Gonzalez describes incidents where exhibitors had “cameras blasting signal into the air,” or where there was a device broadcasting from inside a locked closet, causing interference. But when conference organizers encourage their attendees to shut off their mobile hotspots and log on to the center’s Wi-Fi, airspace remains clear. “The SXSW crowd tends to be more knowledgeable in this area,” he said.
What stole the show at this year’s conference was a controversial project called “Homeless Hotspots.” Local homeless people were recruited by a British marketing agency called BBH Labs to sell high speed Internet access to attendees. The individuals involved seemed generally happy to participate, but critics have suggested that the homeless have been forced to “lose a measure of their humanity” by participating. Tim Carmody of Wired magazine went so far as to say, “[The project] sounds like something out of a darkly satirical science-fiction dystopia.”
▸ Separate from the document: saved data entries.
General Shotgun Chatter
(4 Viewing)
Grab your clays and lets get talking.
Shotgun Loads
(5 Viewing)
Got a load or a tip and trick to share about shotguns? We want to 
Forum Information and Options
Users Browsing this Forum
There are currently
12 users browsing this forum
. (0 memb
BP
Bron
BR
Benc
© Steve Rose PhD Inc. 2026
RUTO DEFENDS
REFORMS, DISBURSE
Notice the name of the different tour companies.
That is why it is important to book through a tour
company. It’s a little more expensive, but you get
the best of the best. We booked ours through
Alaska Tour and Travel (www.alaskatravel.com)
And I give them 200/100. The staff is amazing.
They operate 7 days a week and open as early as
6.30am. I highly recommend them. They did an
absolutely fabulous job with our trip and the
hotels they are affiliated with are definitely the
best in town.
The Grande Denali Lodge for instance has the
While not an officially-sponsored offering by the conference, “Homeless Hotpots” has highlighted the growing demand for top quality wireless speed at all kinds of venues – and the different strategies that are being employed to provide that access to users.
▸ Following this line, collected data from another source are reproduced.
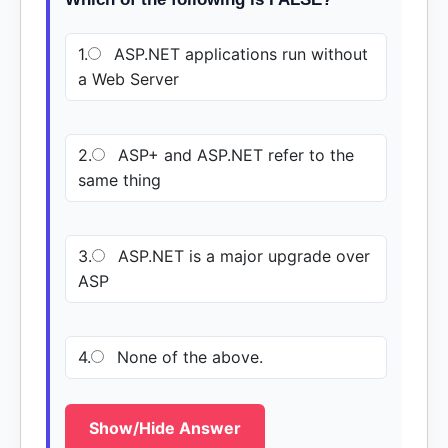
1.
ASP.NET applications run without
a Web Server
2.
ASP+ and ASP.NET refer to the
same thing
3.
ASP.NET is a major upgrade over
ASP
4.
None of the above.
Show/Hide Answer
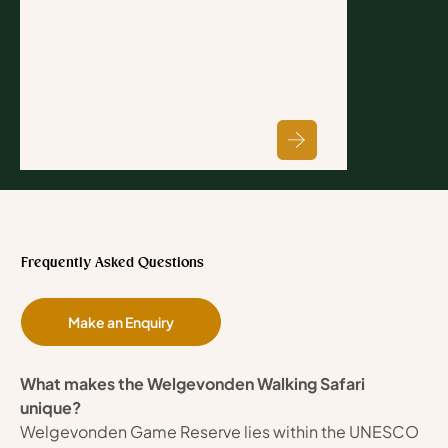
Frequently Asked Questions
Make an Enquiry
What makes the Welgevonden Walking Safari 
unique?
Welgevonden Game Reserve lies within the UNESCO 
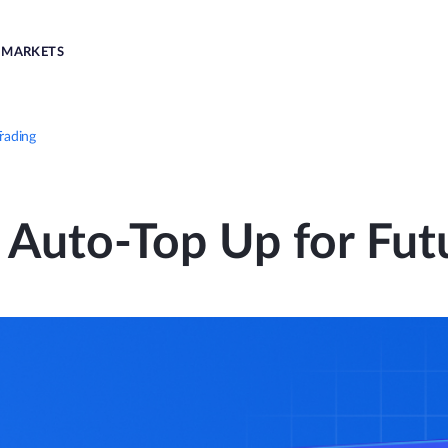
MARKETS
rading
 Auto-Top Up for Fut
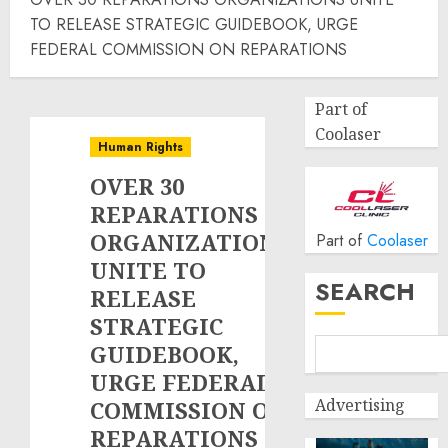
TO RELEASE STRATEGIC GUIDEBOOK, URGE
FEDERAL COMMISSION ON REPARATIONS
Part of
Coolaser
Human Rights
OVER 30
REPARATIONS
ORGANIZATIONS
Part of
Coolaser
UNITE TO
SEARCH
RELEASE
STRATEGIC
GUIDEBOOK,
URGE FEDERAL
Advertising
COMMISSION ON
REPARATIONS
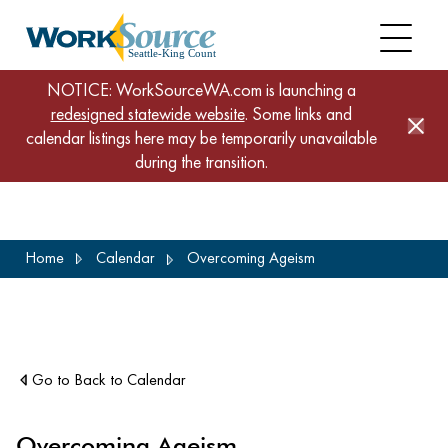
NOTICE: WorkSourceWA.com is launching a
redesigned statewide website
. Some links and
calendar listings here may be temporarily unavailable
during the transition.
Skip
Home
Calendar
Overcoming Ageism
to
main
content
Go to Back to Calendar
Overcoming Ageism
Amy Maier is the spokeswoman for Smart City Networks, the internet provider for the Las Vegas Convention Center. “Not all networks are created equal” when it comes to coverage and connectivity, she said. The LVCA has introduced a tiered pricing plan: its “free, basic Wi-Fi access” is available in public areas, while a “premium connection” offers “more bandwidth for $12.95 per day.”
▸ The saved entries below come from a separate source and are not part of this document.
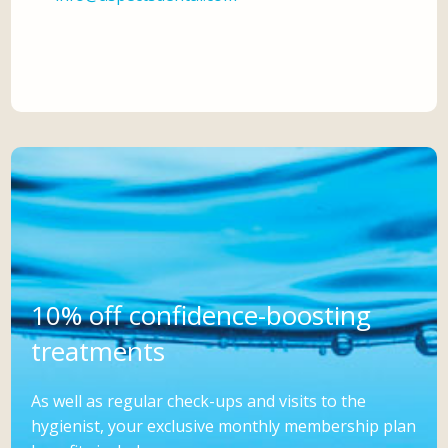
10% off confidence-boosting
treatments
As well as regular check-ups and visits to the
hygienist, your exclusive monthly membership plan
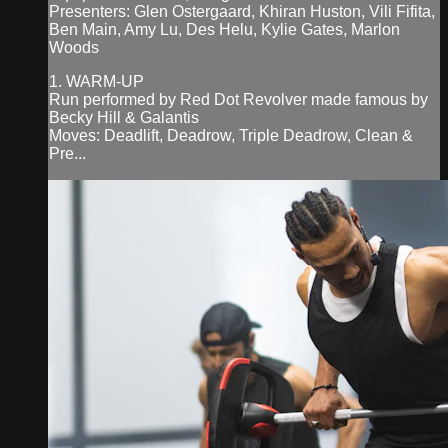
Presenters: Glen Ostergaard, Khiran Huston, Vili Fifita,
Ben Main, Amy Lu, Des Helu, Kylie Gates, Marlon
Woods
1. WARM-UP
Run performed by Red Dot Revolver made famous by
Becky Hill & Galantis
Moves: Deadlift, Deadrow, Triple Deadrow, Clean &
Pre...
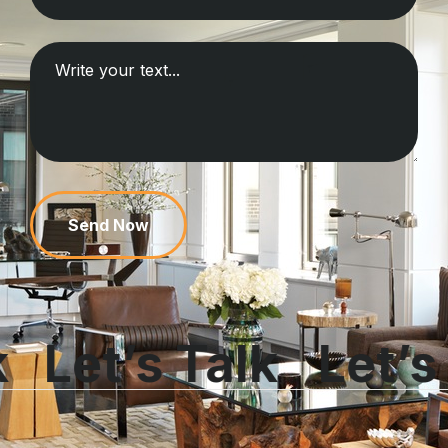
Send Now
k
Let’s Talk
Let’s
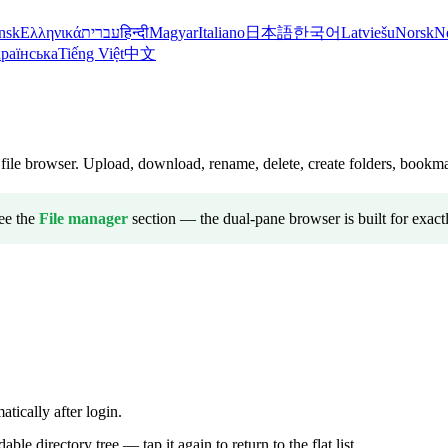
nsk
Ελληνικά
עברית
हिन्दी
Magyar
Italiano
日本語
한국어
Latviešu
Norsk
N
раїнська
Tiếng Việt
中文
ile browser. Upload, download, rename, delete, create folders, bookmar
ee the
File manager
section — the dual-pane browser is built for exactl
tically after login.
ble directory tree — tap it again to return to the flat list.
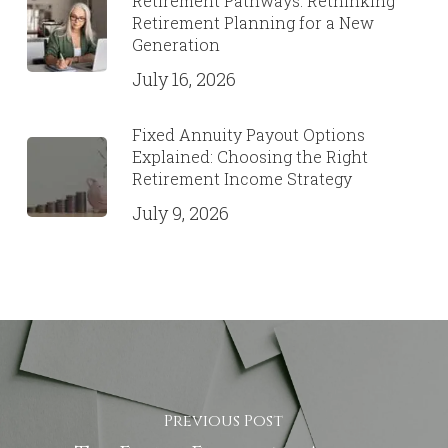
Retirement Pathways: Rethinking
Retirement Planning for a New
Generation
July 16, 2026
Fixed Annuity Payout Options
Explained: Choosing the Right
Retirement Income Strategy
July 9, 2026
Previous Post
A March article titled “Bring your own disaster” in the Sydney Morning Herald warns of the security risks that follow personal phones and laptops into the workplace. “Look at how most people treat their portable devices, and then ask yourself if you’d want your sensitive information sitting on those gadgets,” Adam Turner wrote.
“We’ve become so dependent on Wi-Fi that losing access changes our ability to function,” said Stanford electrical engineering Professor Andrea Goldsmith, a leading expert on wireless networks. And while there are some data security risks inherent in BYOD environments, she believes that sensitive data is migrating off of devices and into the cloud. Compromised devices can also be “wiped” from a remote location, so the “risk of data getting into the wrong hands is probably overstated.”
Dangerous or not, more organizations are setting up new networks to accommodate the BYOD trend; and this creates a wealth of opportunity for the enterprise wireless LAN market. According to a recent report published by the International Data Corporation (IDC), the market grew 30 percent in 2011, reaching the $3 billion mark. Leading the market were Cisco Systems, Inc., with around a 51 percent share, and Aruba Networks, Inc., which holds an 11.6 percent share. Small WLAN companies make up 25-30 percent of the market, and are looking for ways they can compete through differentiation.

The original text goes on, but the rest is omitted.